#### PROVIDED RECORDS

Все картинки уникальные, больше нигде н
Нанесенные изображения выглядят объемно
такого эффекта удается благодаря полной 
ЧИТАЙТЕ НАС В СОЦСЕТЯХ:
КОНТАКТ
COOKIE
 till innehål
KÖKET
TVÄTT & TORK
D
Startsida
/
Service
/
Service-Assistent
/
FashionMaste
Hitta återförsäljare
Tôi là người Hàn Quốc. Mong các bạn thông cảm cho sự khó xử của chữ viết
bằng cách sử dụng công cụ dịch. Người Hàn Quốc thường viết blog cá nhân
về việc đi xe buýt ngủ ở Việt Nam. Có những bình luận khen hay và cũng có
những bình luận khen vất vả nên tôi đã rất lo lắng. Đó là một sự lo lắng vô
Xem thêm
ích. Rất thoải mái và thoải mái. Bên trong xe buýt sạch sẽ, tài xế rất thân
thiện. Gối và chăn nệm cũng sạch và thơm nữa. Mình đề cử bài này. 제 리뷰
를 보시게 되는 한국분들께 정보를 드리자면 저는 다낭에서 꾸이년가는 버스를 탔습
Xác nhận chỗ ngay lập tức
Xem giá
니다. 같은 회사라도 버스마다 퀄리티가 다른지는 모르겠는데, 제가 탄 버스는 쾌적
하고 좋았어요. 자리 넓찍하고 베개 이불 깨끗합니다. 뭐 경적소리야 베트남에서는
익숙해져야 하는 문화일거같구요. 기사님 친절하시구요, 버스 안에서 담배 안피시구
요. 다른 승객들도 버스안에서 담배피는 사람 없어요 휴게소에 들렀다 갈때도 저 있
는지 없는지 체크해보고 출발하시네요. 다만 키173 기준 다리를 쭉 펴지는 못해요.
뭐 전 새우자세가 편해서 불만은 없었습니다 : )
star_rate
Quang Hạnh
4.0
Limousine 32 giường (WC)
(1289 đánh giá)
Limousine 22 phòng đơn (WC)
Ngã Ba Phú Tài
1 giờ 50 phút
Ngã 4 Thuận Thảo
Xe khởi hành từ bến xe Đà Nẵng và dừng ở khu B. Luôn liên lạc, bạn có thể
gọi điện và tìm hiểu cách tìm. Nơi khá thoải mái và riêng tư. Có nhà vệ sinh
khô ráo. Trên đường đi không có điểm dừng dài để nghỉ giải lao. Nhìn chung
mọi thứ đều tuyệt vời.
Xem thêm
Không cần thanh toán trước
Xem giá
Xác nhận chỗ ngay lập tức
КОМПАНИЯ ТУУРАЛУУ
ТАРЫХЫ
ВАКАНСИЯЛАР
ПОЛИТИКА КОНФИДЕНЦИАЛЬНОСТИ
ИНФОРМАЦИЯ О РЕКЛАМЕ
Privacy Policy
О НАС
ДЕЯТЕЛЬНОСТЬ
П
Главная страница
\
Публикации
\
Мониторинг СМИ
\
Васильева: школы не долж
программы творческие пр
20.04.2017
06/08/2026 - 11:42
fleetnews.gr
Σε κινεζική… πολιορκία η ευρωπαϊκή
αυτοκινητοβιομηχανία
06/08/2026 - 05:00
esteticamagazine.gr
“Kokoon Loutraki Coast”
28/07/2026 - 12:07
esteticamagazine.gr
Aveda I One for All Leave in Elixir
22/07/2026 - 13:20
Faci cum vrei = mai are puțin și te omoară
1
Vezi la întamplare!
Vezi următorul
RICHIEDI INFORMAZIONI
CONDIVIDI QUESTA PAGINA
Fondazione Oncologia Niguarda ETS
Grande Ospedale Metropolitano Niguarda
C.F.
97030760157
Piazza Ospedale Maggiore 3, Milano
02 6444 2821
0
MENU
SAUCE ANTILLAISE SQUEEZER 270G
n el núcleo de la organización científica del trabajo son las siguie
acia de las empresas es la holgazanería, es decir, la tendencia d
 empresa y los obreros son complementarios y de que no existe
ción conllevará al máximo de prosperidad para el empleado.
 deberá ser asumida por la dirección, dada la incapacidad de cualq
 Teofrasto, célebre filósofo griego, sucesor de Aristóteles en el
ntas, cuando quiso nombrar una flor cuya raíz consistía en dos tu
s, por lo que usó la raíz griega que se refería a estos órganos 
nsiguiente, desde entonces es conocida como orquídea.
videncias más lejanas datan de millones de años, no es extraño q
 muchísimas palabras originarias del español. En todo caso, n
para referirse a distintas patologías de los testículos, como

########

**WHAT THE EXERCISE ASKS**
Where does the string "Quốc" occur in the data above? Copy every line that holds it.

**WRITTEN SOLUTION**
Tôi là người Hàn Quốc. Mong các bạn thông cảm cho sự khó xử của chữ viết
bằng cách sử dụng công cụ dịch. Người Hàn Quốc thường viết blog cá nhân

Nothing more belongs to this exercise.